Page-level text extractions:
-- Opening Marker --

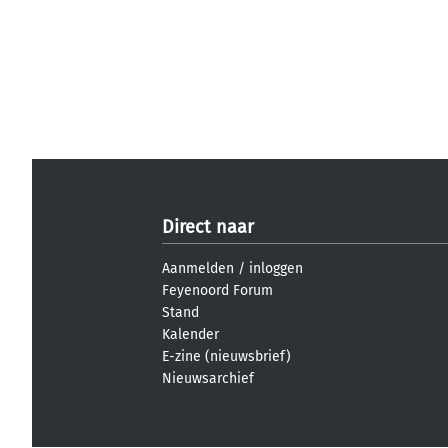
Direct naar
Aanmelden
/
inloggen
Feyenoord Forum
Stand
Kalender
E-zine (nieuwsbrief)
Nieuwsarchief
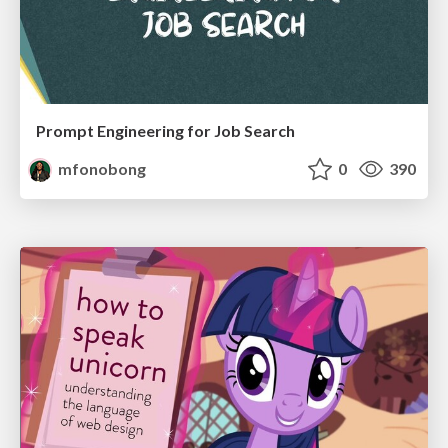
Prompt Engineering for Job Search
mfonobong
0
390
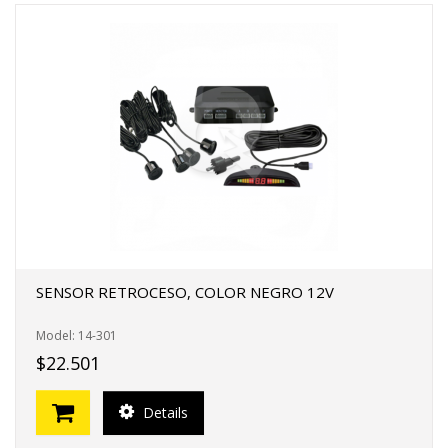
SENSOR RETROCESO, COLOR NEGRO 12V
Model: 14-301
$22.501
Details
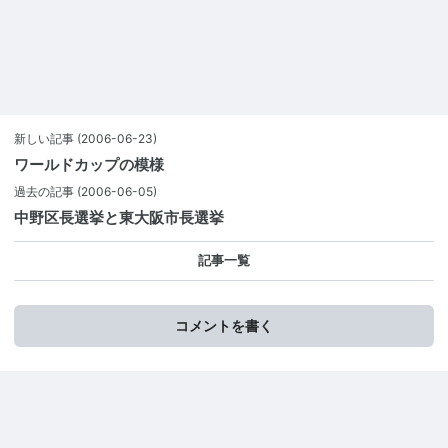
新しい記事
(2006-06-23)
ワールドカップの模様
過去の記事
(2006-06-05)
中野区長選挙と東大阪市長選挙
記事一覧
コメントを書く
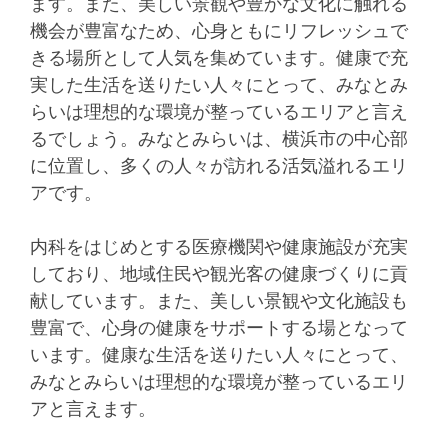
ます。また、美しい景観や豊かな文化に触れる
機会が豊富なため、心身ともにリフレッシュで
きる場所として人気を集めています。健康で充
実した生活を送りたい人々にとって、みなとみ
らいは理想的な環境が整っているエリアと言え
るでしょう。みなとみらいは、横浜市の中心部
に位置し、多くの人々が訪れる活気溢れるエリ
アです。
内科をはじめとする医療機関や健康施設が充実
しており、地域住民や観光客の健康づくりに貢
献しています。また、美しい景観や文化施設も
豊富で、心身の健康をサポートする場となって
います。健康な生活を送りたい人々にとって、
みなとみらいは理想的な環境が整っているエリ
アと言えます。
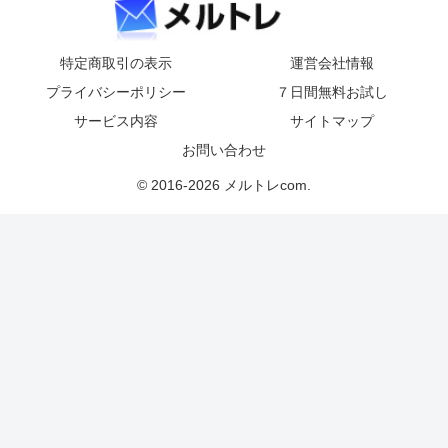
特定商取引の表示
運営会社情報
プライバシーポリシー
７日間無料お試し
サービス内容
サイトマップ
お問い合わせ
© 2016-2026 メルトレcom.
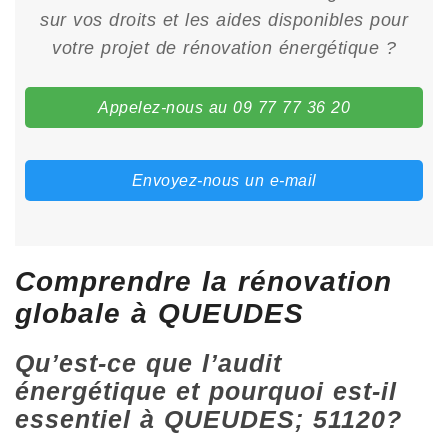
sur vos droits et les aides disponibles pour
votre projet de rénovation énergétique ?
Appelez-nous au 09 77 77 36 20
Envoyez-nous un e-mail
Comprendre la rénovation
globale à QUEUDES
Qu’est-ce que l’audit
énergétique et pourquoi est-il
essentiel à QUEUDES; 51120?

-- Closing Marker --

**WHAT THE TASK ASKS**: A verbatim copy of the data, free of pictures, is the expected answer.

**SOLUTION TO THE EXERCISE**:
Direct naar
Aanmelden
/
inloggen
Feyenoord Forum
Stand
Kalender
E-zine (nieuwsbrief)
Nieuwsarchief
Prompt Engineering for Job Search
mfonobong
0
390
SENSOR RETROCESO, COLOR NEGRO 12V
Model: 14-301
$22.501
Details
新しい記事
(2006-06-23)
ワールドカップの模様
過去の記事
(2006-06-05)
中野区長選挙と東大阪市長選挙
記事一覧
コメントを書く
ます。また、美しい景観や豊かな文化に触れる
機会が豊富なため、心身ともにリフレッシュで
きる場所として人気を集めています。健康で充
実した生活を送りたい人々にとって、みなとみ
らいは理想的な環境が整っているエリアと言え
るでしょう。みなとみらいは、横浜市の中心部
に位置し、多くの人々が訪れる活気溢れるエリ
アです。
内科をはじめとする医療機関や健康施設が充実
しており、地域住民や観光客の健康づくりに貢
献しています。また、美しい景観や文化施設も
豊富で、心身の健康をサポートする場となって
います。健康な生活を送りたい人々にとって、
みなとみらいは理想的な環境が整っているエリ
アと言えます。
特定商取引の表示
運営会社情報
プライバシーポリシー
７日間無料お試し
サービス内容
サイトマップ
お問い合わせ
© 2016-2026 メルトレcom.
sur vos droits et les aides disponibles pour
votre projet de rénovation énergétique ?
Appelez-nous au 09 77 77 36 20
Envoyez-nous un e-mail
Comprendre la rénovation
globale à QUEUDES
Qu’est-ce que l’audit
énergétique et pourquoi est-il
essentiel à QUEUDES; 51120?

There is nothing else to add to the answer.